Outra é ir viver para "o campo", afastado de tudo e incluindo a capacidade de estar próximo de família e/ou amigos.

Conheço várias pessoas que ao fim de uns tempos dessa decisão de irem para o campo, e para muito boas casas, que se arrependeram por estarem longe de tudo, sobretudo das suas relações sociais.

É preciso muito cuidado para tomar essas opções de vida e pesar muito bem os benefícios vs desvantagens.

Sobretudo pelo simplismo de comparar T2 apertado em Lisboa vs moradia "espetacular" na murrunhanha de cima e não perceber como há loucos que preferem viver em Lisboa.

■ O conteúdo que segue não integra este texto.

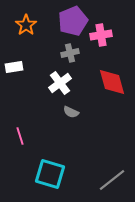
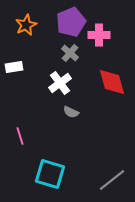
purple pentagon: moved 2 px left, 1 px down
orange star: rotated 10 degrees clockwise
pink cross: moved 2 px left; rotated 10 degrees clockwise
gray cross: rotated 36 degrees counterclockwise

E, não, não é para se dizer que se vive em Lisboa ou porque snobismo.
 
O vendedor deve fornecer sim, mas consegues isso na Câmara com toda certeza ( podes é perder dias ou semanas...)

O número da licença deve constar do CPCV.

Agora não sei se é o Notário que deve verificar ou tu...

Tens que ver se está averbada na certidão permanente. Se estiver é suficiente.

Só se não estiver é que tens que a tentar obter na câmara.

De que ano é a casa ? Anterior a 1951 não precisa. [;)]


Fui rever comunicações da altura com a agência e parece que a Licença de utilização está inscrita na Certidão Permanente do imóvel.

Fui confirmar e realmente aparece lá um parágrafo a referir isso, com uma referência ("Nº Autorização") com um código e "CML" pelo meio:
"----------------------------------------------------------------------------------------------
Conservatória do Registo Predial de Lisboa
OFICIOSO
AP. 1918 de 2018/03/20 2018/03/21 14:56:27 - Autorização de Utilização
No AUTORIZAÇÃO : No 108/UT-CML/2018
DATA AUTORIZAÇÃO : 2018/02/26
ENTIDADE EMISSORA : CÂMARA MUNICIPAL
"

Parece ser uma coisa legítima. E pelos vistos foi o suficiente.

Pensava que seria necessário um documento específico/independente, mas pelos vistos basta isto.
 
o que me faz impressão é a facilidade/ banalidade que se fala de 400k/500k ou mesmo 600k, não é crítica a ninguém, apenas uma constatação

há 15 anos falava-se de 250/300k como sendo muito dinheiro, hoje são os novos 400/500, mas não vejo ordenados para pagar isto... :sh)
 
Sobretudo pelo simplismo de comparar T2 apertado em Lisboa vs moradia "espetacular" na murrunhanha de cima e não perceber como há loucos que preferem viver em Lisboa. E, não, não é para se dizer que se vive em Lisboa ou porque snobismo.


Acredita que é

A maior parte das pessoas de boas famílias ou mais chiques nem lhes passa pela cabeça viverem em sítios como Almada, Odivelas, Amadora, Loures e são zonas/cidades com todo o tipo de serviços essenciais e se calhar mais seguras do que o centro de Lx.